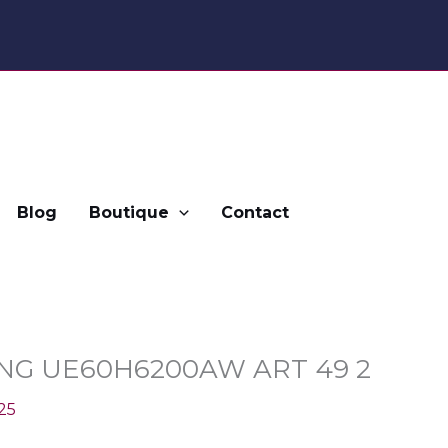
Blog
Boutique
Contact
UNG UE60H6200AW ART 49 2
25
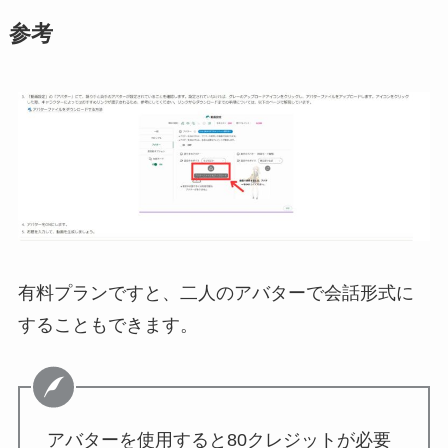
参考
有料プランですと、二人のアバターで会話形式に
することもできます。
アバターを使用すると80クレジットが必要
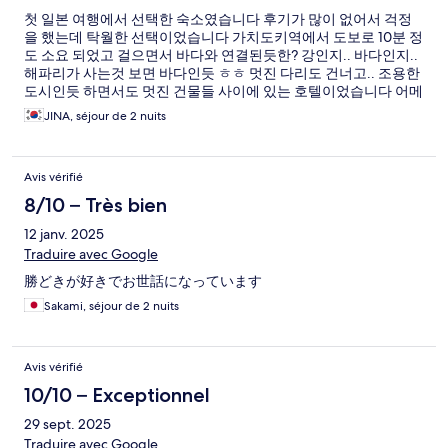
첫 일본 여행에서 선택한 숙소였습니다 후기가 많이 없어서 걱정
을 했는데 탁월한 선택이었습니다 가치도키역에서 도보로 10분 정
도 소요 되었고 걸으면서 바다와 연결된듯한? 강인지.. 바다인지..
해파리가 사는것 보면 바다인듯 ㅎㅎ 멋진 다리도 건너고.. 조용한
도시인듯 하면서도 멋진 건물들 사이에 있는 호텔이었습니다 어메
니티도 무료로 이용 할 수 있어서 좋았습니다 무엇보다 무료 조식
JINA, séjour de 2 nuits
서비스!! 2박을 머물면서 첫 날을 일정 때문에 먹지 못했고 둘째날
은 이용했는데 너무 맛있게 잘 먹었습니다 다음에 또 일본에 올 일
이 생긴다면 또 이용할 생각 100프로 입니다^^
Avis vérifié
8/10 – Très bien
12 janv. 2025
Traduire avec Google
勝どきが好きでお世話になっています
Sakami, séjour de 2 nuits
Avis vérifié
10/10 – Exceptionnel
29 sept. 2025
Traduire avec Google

####################

Only the lines from the one containing "해파리가 사는것 보면 바다인듯 ㅎㅎ 멋진 다리도 건너고.. 조용한" through the last line of the material belong in your answer; output them exactly.

» **Exercise solution**
해파리가 사는것 보면 바다인듯 ㅎㅎ 멋진 다리도 건너고.. 조용한
도시인듯 하면서도 멋진 건물들 사이에 있는 호텔이었습니다 어메
니티도 무료로 이용 할 수 있어서 좋았습니다 무엇보다 무료 조식
JINA, séjour de 2 nuits
서비스!! 2박을 머물면서 첫 날을 일정 때문에 먹지 못했고 둘째날
은 이용했는데 너무 맛있게 잘 먹었습니다 다음에 또 일본에 올 일
이 생긴다면 또 이용할 생각 100프로 입니다^^
Avis vérifié
8/10 – Très bien
12 janv. 2025
Traduire avec Google
勝どきが好きでお世話になっています
Sakami, séjour de 2 nuits
Avis vérifié
10/10 – Exceptionnel
29 sept. 2025
Traduire avec Google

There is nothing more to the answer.